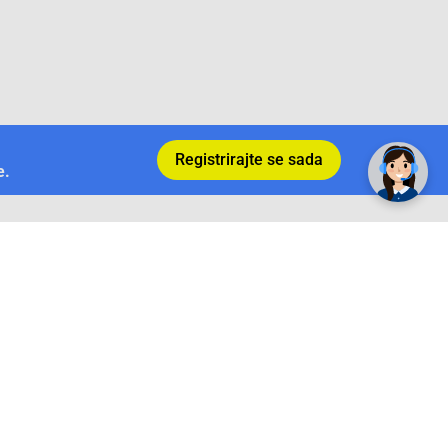
Registrirajte se sada
e.
Povrat i garancija
Conrad Newsletter
radno vrijeme
pon. - sub.: 9:00 - 21:00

.....

*TASK BRIEF:* Everything in the entries above must be output again exactly, except the pictures.

*ANSWER SPACE:*
Registrirajte se sada
e.
Povrat i garancija
Conrad Newsletter
radno vrijeme
pon. - sub.: 9:00 - 21:00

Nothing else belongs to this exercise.